You Want a Flipping Education? Or Not?

One popular notion today is a sort of hybrid of the MOOC and traditional education, called the flipped classroom. The basic idea is that lectures and demonstrations are by video, with the classroom reserved for interative educational activities:

Three years ago, Clintondale High School, just north of Detroit, became a “flipped school” — one where students watch teachers’ lectures at home and do what we’d otherwise call “homework” in class. Teachers record video lessons, which students watch on their smartphones, home computers or at lunch in the school’s tech lab. In class, they do projects, exercises or lab experiments in small groups while the teacher circulates.

Clintondale was the first school in the United States to flip completely — all of its classes are now taught this way.

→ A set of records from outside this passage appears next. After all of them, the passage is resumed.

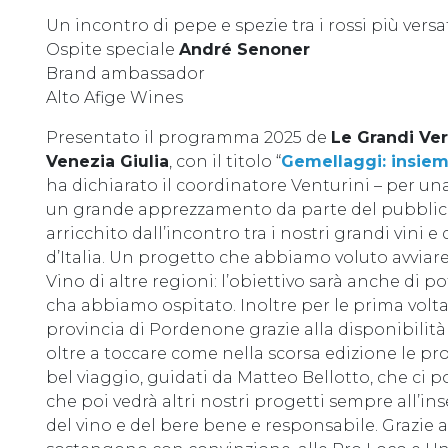
Un incontro di pepe e spezie tra i rossi più versati
Ospite speciale
André Senoner
Brand ambassador
Alto Afige Wines
Presentato il programma 2025 de
Le Grandi Vert
Venezia Giulia
, con il titolo “
Gemellaggi: insiem
ha dichiarato il coordinatore Venturini – per u
un grande apprezzamento da parte del pubbli
arricchito dall’incontro tra i nostri grandi vini e 
d’Italia. Un progetto che abbiamo voluto avviare 
Vino di altre regioni: l’obiettivo sarà anche di po
cha abbiamo ospitato. Inoltre per le prima volta
provincia di Pordenone grazie alla disponibilità
oltre a toccare come nella scorsa edizione le pro
bel viaggio, guidati da Matteo Bellotto, che ci por
che poi vedrà altri nostri progetti sempre all’in
del vino e del bere bene e responsabile. Grazie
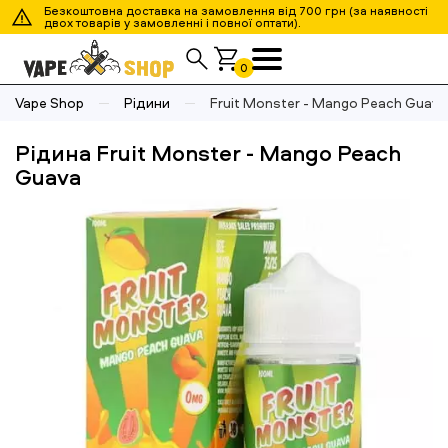
Безкоштовна доставка на замовлення від 700 грн (за наявності
двох товарів у замовленні і повної оптати).
0
Vape Shop
Рідини
Fruit Monster - Mango Peach Guava
Рідина Fruit Monster - Mango Peach
Guava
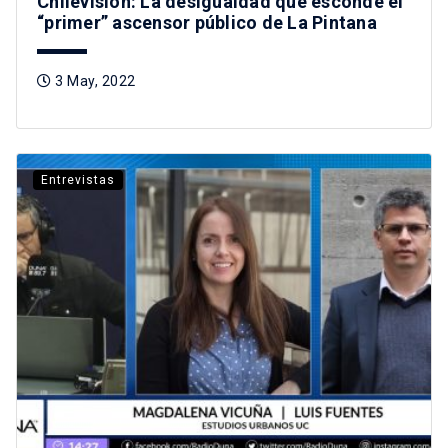
Chilevisión: La desigualdad que esconde el
“primer” ascensor público de La Pintana
3 May, 2022
Entrevistas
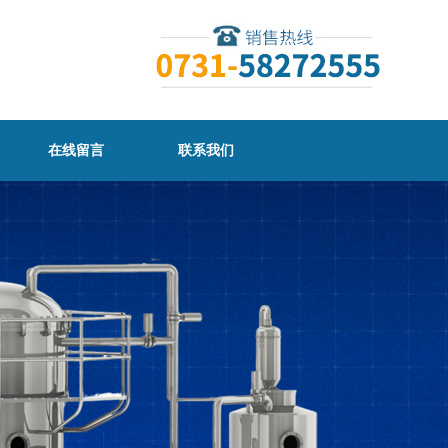
在线留言
联系我们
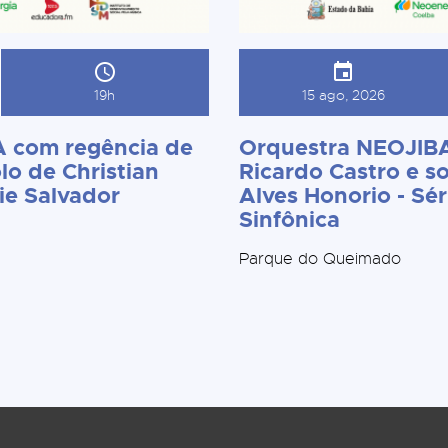
19h
15 ago, 2026
 com regência de
Orquestra NEOJIBA
lo de Christian
Ricardo Castro e so
ie Salvador
Alves Honorio - Sér
Sinfônica
Parque do Queimado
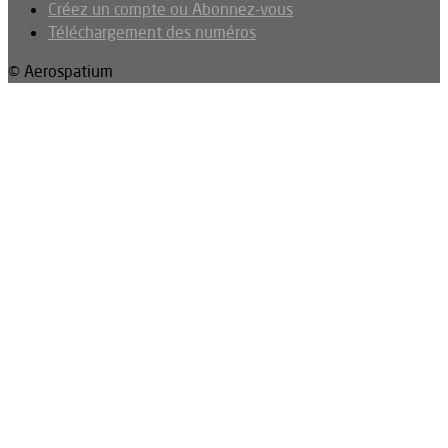
Créez un compte ou Abonnez-vous
Téléchargement des numéros
© Aerospatium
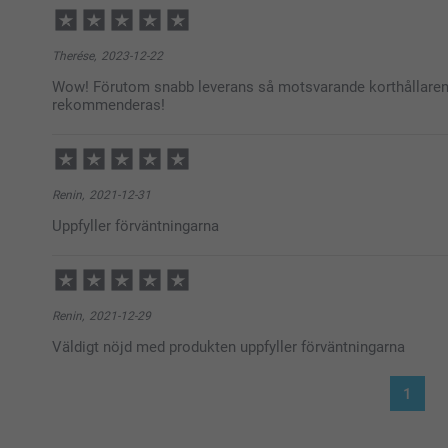
Therése,
2023-12-22
Wow! Förutom snabb leverans så motsvarande korthållaren 
rekommenderas!
Renin,
2021-12-31
Uppfyller förväntningarna
Renin,
2021-12-29
Väldigt nöjd med produkten uppfyller förväntningarna
1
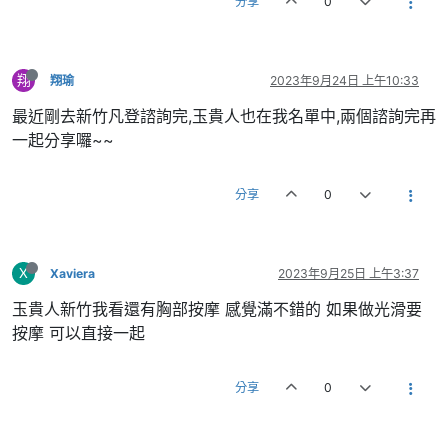
分享
0
翔
翔瑜
2023年9月24日 上午10:33
最近剛去新竹凡登諮詢完,玉貴人也在我名單中,兩個諮詢完再
一起分享囉~~
分享
0
X
Xaviera
2023年9月25日 上午3:37
玉貴人新竹我看還有胸部按摩 感覺滿不錯的 如果做光滑要
按摩 可以直接一起
分享
0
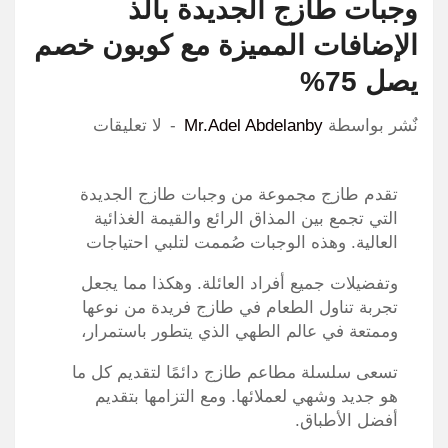
وجبات طازج الجديدة بألذ
الإضافات المميزة مع كوبون خصم
يصل 75%
نٌشر بواسطة
Mr.Adel Abdelanby
لا تعليقات
تقدم طازج مجموعة من
وجبات طازج الجديدة
التي تجمع بين المذاق الرائع والقيمة الغذائية
العالية.
وهذه الوجبات صُممت لتلبي احتياجات
وتفضيلات جميع أفراد العائلة. وهكذا
مما يجعل
تجربة تناول الطعام في طازج فريدة من نوعها
وممتعة في عالم الطهي الذي يتطور باستمرار،
تسعى سلسلة مطاعم طازج دائمًا لتقديم كل ما
هو جديد وشهي لعملائها. ومع التزامها بتقديم
أفضل الأطباق.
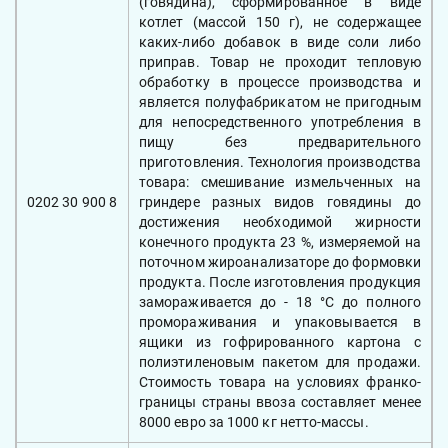
(говядина), сформированное в виде
котлет (массой 150 г), не содержащее
каких-либо добавок в виде соли либо
приправ. Товар не проходит тепловую
обработку в процессе производства и
является полуфабрикатом не пригодным
для непосредственного употребления в
пищу без предварительного
приготовления. Технология производства
товара: смешивание измельченных на
0202 30 900 8
гриндере разных видов говядины до
достижения необходимой жирности
конечного продукта 23 %, измеряемой на
поточном жироанализаторе до формовки
продукта. После изготовления продукция
замораживается до - 18 °C до полного
промораживания и упаковывается в
ящики из гофрированного картона с
полиэтиленовым пакетом для продажи.
Стоимость товара на условиях франко-
границы страны ввоза составляет менее
8000 евро за 1000 кг нетто-массы.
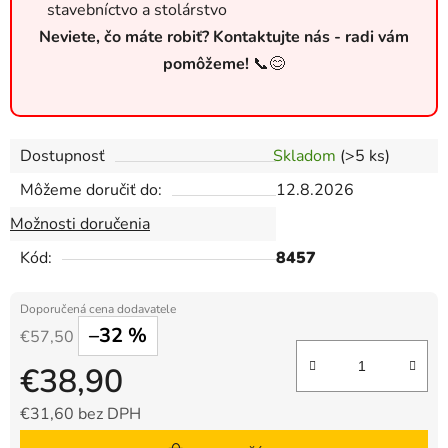
stavebníctvo a stolárstvo
Neviete, čo máte robiť? Kontaktujte nás - radi vám
pomôžeme!
📞😊
Dostupnosť
Skladom
(>5 ks)
Môžeme doručiť do:
12.8.2026
Možnosti doručenia
Kód:
8457
–32 %
€57,50
€38,90
€31,60 bez DPH
Jednotková cena:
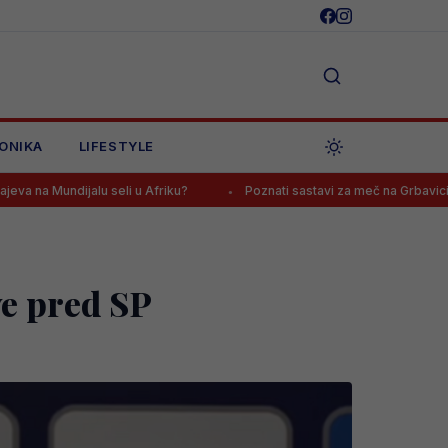
ONIKA
LIFESTYLE
li u Afriku?
Poznati sastavi za meč na Grbavici, navijači Želje: “
e pred SP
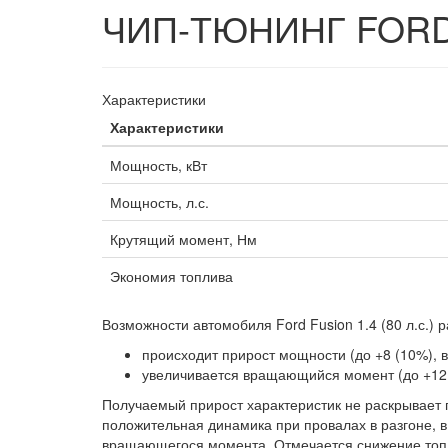
ЧИП-ТЮНИНГ FORD F
Характеристики
Характеристики
Мощность, кВт
Мощность, л.с.
Крутящий момент, Нм
Экономия топлива
Возможности автомобиля Ford Fusion 1.4 (80 л.с.
происходит прирост мощности (до +8 (10%), в 
увеличивается вращающийся момент (до +12 
Получаемый прирост характеристик не раскрывает
положительная динамика при провалах в разгоне, в
вращающегося момента. Отмечается снижение топл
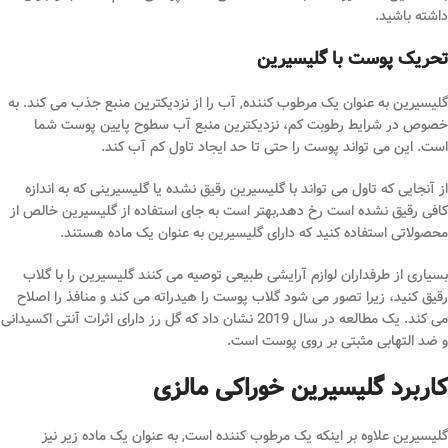
داشته باشید.
تحریک پوست با گلیسیرین
گلیسیرین به عنوان یک مرطوب کننده, آب را از نزدیکترین منبع جذب می کند. به
خصوص در شرایط رطوبت کم، نزدیکترین منبع آب سطوح پایین پوست شما
است. این می تواند پوست را حتی تا حد ایجاد تاول کم آب کند.
از آنجایی که تاول می تواند با گلیسیرین رقیق نشده یا گلیسیرینی که به اندازه
کافی رقیق نشده است رخ دهد,بهتر است به جای استفاده از گلیسیرین خالص از
محصولاتی استفاده کنید که دارای گلیسیرین به عنوان یک ماده هستند.
بسیاری از طرفداران لوازم آرایشی طبیعی توصیه می کنند گلیسیرین را با گلاب
رقیق کنید، زیرا تصور می شود گلاب پوست را هیدراته می کند و منافذ را اصلاح
می کند. یک مطالعه در سال 2019 نشان داد که گل رز دارای اثرات آنتی اکسیدانی
و ضد التهابی مثبتی بر روی پوست است.
کاربرد گلیسیرین خوراکی مالزی
گلیسیرین علاوه بر اینکه یک مرطوب کننده است, به عنوان یک ماده زیر نیز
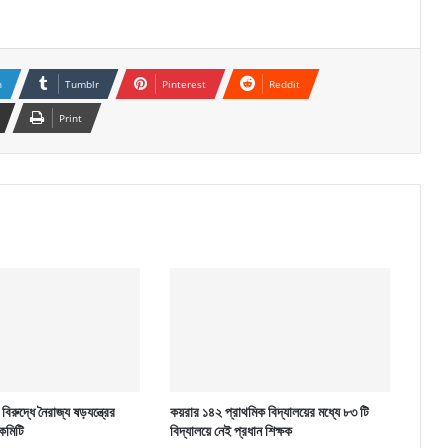
n
Tumblr
Pinterest
Reddit
Print
িরুদ্ধে নৈরাজ্য ষড়যন্ত্রের
কয়রার ১৪২ প্রাথমিক বিদ্যালয়ের মধ্যে ৮৩ টি
কমিটি
বিদ্যালয়ে নেই প্রধান শিক্ষক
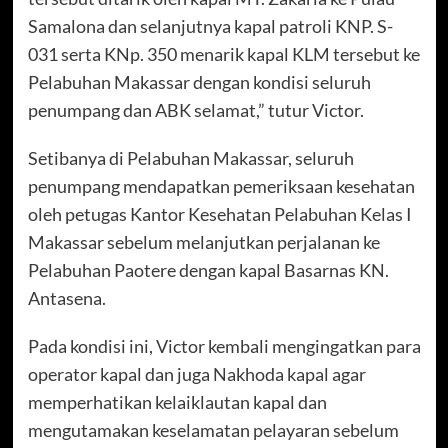
Samalona dan selanjutnya kapal patroli KNP. S-
031 serta KNp. 350 menarik kapal KLM tersebut ke
Pelabuhan Makassar dengan kondisi seluruh
penumpang dan ABK selamat,” tutur Victor.
Setibanya di Pelabuhan Makassar, seluruh
penumpang mendapatkan pemeriksaan kesehatan
oleh petugas Kantor Kesehatan Pelabuhan Kelas I
Makassar sebelum melanjutkan perjalanan ke
Pelabuhan Paotere dengan kapal Basarnas KN.
Antasena.
Pada kondisi ini, Victor kembali mengingatkan para
operator kapal dan juga Nakhoda kapal agar
memperhatikan kelaiklautan kapal dan
mengutamakan keselamatan pelayaran sebelum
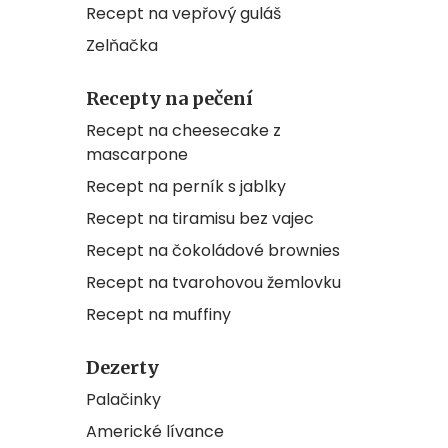
Recept na vepřový guláš
Zelňačka
Recepty na pečení
Recept na cheesecake z
mascarpone
Recept na perník s jablky
Recept na tiramisu bez vajec
Recept na čokoládové brownies
Recept na tvarohovou žemlovku
Recept na muffiny
Dezerty
Palačinky
Americké lívance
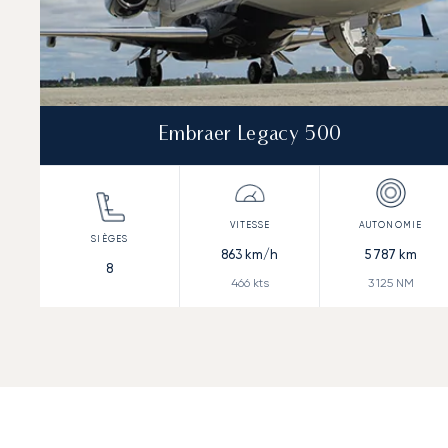
Embraer Legacy 500
863
km/h
5 787
km
8
466
kts
3 125
NM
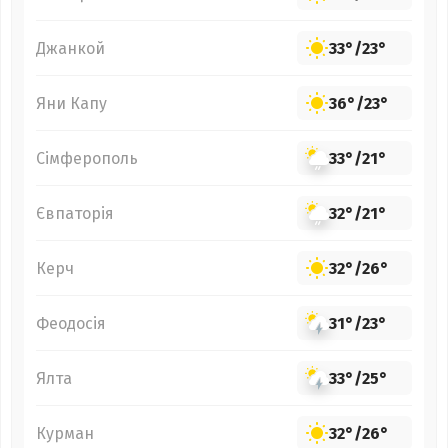
Джанкой
33°
/
23°
Яни Капу
36°
/
23°
Сімферополь
33°
/
21°
Євпаторія
32°
/
21°
Керч
32°
/
26°
Феодосія
31°
/
23°
Ялта
33°
/
25°
Курман
32°
/
26°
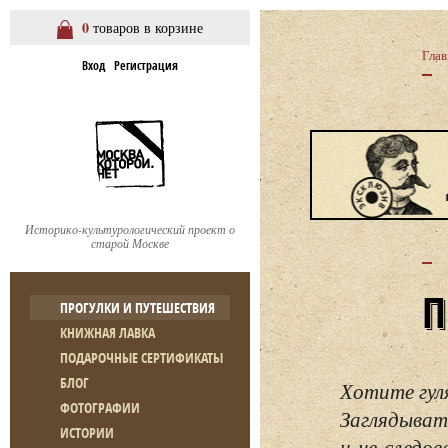
0
товаров в корзине
Глав
Вход
Регистрация
Историко-культурологический проект о
старой Москве
ПРОГУЛКИ И ПУТЕШЕСТВИЯ
КНИЖНАЯ ЛАВКА
ПОДАРОЧНЫЕ СЕРТИФИКАТЫ
БЛОГ
Хотите гул
ФОТОГРАФИИ
Заглядывать
ИСТОРИИ
и не следо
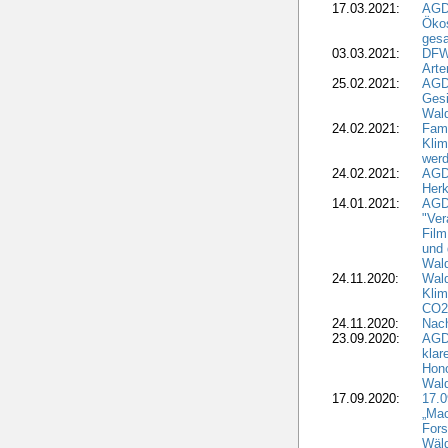
17.03.2021:
AGDW
Ökos
gesa
03.03.2021:
DFW
Art
25.02.2021:
AGDW
Gesi
Wald
24.02.2021:
Fami
Klim
wer
24.02.2021:
AGD
Herk
14.01.2021:
AGDW
"Ver
Film
und 
Wald
24.11.2020:
Wald
Klim
CO2
24.11.2020:
Nach
23.09.2020:
AGDW
klar
Hono
Wal
17.09.2020:
17.
„Mac
Fors
Wäld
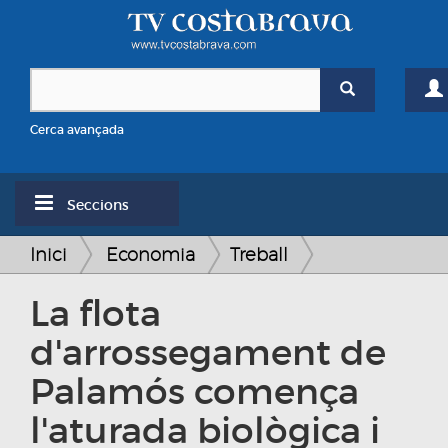
Cerca avançada
Seccions
Inici
Economia
Treball
La flota
d'arrossegament de
Palamós comença
l'aturada biològica i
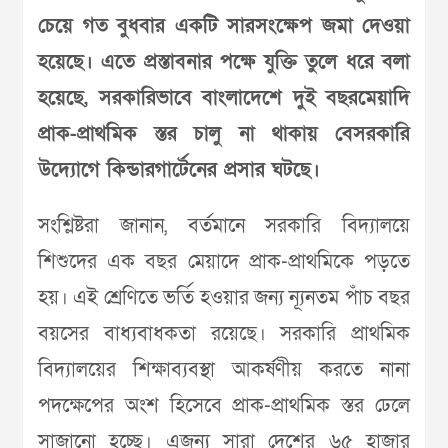
চেয়ে গত বুধবার একটি সারসংক্ষেপ জমা দেওয়া
হয়েছে। এতে প্রস্তাবনার পক্ষে যুক্তি তুলে ধরে বলা
হয়েছে, সরকারিভাবে বাংলাদেশে দুই বছরমেয়াদি
প্রাক-প্রাথমিক স্তর চালু না থাকায় বেসরকারি
উদ্যোগে
কিন্ডারগার্টেনের প্রসার ঘটছে।
সংশ্লিষ্টরা জানান, বর্তমানে সরকারি বিদ্যালয়ে
শিশুদের এক বছর মেয়াদে প্রাক-প্রাথমিকে পড়তে
হয়। এই শ্রেণিতে ভর্তি হওয়ার জন্য ন্যূনতম পাঁচ বছর
বয়সের বাধ্যবাধকতা রয়েছে। সরকারি প্রাথমিক
বিদ্যালয়ের শিক্ষাব্যবস্থা আকর্ষণীয় করতে নানা
পদক্ষেপের অংশ হিসেবে প্রাক-প্রাথমিক স্তর ঢেলে
সাজানো হচ্ছে। এজন্য সারা দেশের ৬৫ হাজার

Now flipped classrooms are popping up all over. Havana High School outside of Peoria, Ill., is flipping, too, after the school superintendent visited Clintondale. The principal of Clintondale says that some 200 school officials have visited...

The results were dramatic: the failure rate in English dropped from 52 percent to 19 percent; in math, it dropped from 44 percent to 13 percent; in science, from 41 percent to 19 percent; and in social studies, from 28 percent to 9 percent.

The next year, in the fall of 2011, Clintondale flipped completely — every grade, every class. “On average we approximated a 30 percent failure rate,” said Green. “With flipping, it dropped to under 10 percent.” Graduation rates rose dramatically, and are now over 90 percent. College attendance went from 63 percent in 2010 to 80 percent in 2012.

It works in universities too, and the anti-MOOC zealots are alarmed. They fear becoming "glorified teaching assistants."

But education isn't, or shouldn't be, about the professors. The professors aren't the university - they just work there.